Examination of the Interplay between Membrane Tension and the Tight Junction Protein, ZO‐1

Abstract

Zonula occluden‐1 (ZO‐1) has been implicated as a major regulator of tight junction formation, functioning as a scaffolding protein and mediator between the junction and the actomyosin cytoskeleton. MDCK II cells that have ZO‐1 knocked‐down (ZO‐1 KD) or knocked‐out (ZO‐1 KO) have observable phenotypic changes, including increased apical actin accumulation, increased cell height, and linearized junctions. The apical actin accumulation, resulting from the dysregulation of myosin II, is suspected to cause an increase in membrane tension seen in the ZO‐1 KO, which may explain the phenotypic changes. The function of ZO‐1 as a regulator of myosin II was confirmed by exposing the ZO‐1 KO to blebbistatin, a myosin II inhibitor, which restored the cell height to that of wild‐type MDCK II cells (WT) and the curvature of the junctions. Flipper‐TR, which is a live cell fluorescent membrane tension probe, along with fluorescence‐lifetime imaging microscopy (FLIM) analysis, are being used to test the membrane tension of the ZO‐1 KO cells compared to WT cells. The Flipper‐TR probe works by inserting itself into a lipid membrane where it undergoes conformational changes induced by membrane tension. The relationship between membrane tension and actin was examined using latrunculin A (LatA), which causes the depolymerization of actin filaments.
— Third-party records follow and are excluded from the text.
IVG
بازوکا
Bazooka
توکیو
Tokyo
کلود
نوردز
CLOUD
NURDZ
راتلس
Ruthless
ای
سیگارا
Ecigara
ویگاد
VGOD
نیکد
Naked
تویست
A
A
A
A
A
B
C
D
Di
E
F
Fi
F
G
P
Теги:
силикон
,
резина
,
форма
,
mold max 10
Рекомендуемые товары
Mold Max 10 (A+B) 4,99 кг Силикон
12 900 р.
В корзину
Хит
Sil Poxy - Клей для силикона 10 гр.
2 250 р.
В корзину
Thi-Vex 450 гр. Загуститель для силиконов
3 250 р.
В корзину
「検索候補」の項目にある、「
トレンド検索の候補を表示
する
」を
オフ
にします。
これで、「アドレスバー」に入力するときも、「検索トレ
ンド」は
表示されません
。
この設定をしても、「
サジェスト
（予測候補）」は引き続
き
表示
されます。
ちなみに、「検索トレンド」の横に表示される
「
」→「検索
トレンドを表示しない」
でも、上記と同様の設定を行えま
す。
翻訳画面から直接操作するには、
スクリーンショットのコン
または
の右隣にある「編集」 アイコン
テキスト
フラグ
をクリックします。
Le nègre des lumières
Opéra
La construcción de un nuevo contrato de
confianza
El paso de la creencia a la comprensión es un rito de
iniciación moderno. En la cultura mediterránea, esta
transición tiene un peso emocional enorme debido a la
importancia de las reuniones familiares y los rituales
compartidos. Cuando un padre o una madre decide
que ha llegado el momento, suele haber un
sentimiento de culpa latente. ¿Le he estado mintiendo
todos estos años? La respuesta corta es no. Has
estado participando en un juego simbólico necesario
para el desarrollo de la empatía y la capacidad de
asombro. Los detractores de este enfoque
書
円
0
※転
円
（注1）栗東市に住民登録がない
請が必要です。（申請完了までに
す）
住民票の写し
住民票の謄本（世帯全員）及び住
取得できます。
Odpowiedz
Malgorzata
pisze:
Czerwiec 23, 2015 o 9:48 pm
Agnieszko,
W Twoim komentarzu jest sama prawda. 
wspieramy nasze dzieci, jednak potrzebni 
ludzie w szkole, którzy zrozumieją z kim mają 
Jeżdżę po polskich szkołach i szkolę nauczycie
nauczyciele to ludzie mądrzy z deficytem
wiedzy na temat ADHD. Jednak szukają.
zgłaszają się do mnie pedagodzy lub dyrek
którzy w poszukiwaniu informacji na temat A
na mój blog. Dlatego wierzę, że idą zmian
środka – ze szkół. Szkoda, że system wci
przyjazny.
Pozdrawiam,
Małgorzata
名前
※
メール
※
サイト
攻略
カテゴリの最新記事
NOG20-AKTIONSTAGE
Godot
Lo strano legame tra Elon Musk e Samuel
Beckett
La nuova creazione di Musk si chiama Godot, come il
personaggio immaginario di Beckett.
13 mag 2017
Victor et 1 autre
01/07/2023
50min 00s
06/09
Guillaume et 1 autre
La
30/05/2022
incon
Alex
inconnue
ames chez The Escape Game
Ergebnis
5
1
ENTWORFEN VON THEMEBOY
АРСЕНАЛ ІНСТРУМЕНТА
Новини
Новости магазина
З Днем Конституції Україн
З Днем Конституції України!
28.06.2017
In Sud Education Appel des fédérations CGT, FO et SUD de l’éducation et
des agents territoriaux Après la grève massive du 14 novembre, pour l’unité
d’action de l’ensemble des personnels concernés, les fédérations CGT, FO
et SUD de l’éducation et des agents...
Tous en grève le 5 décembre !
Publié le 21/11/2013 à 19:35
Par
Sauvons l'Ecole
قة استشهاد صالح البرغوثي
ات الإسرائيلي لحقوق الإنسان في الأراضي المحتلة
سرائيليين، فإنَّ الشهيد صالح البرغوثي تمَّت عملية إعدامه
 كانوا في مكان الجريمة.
When both the ZO‐1 KO and WT cells were incubated with LatA, the membrane tension of both decreased to a similar extent. The preliminary results of this testing have shown an increased membrane tension in the ZO‐1 KO cells. To measure the response of ZO‐1 KO cells to increased tension, the expression of tension‐related genes is being measured using quantitative real‐time polymerase chain reaction (qRT‐PCR). These tension‐related genes include the ERM (ezrin, radixin, and moesin) proteins, with a primary interest in ezrin given its known activity as a major regulator of membrane tension in epithelial cells. This study aims to understand the mechanism between ZO‐1 loss and regulation of membrane tension.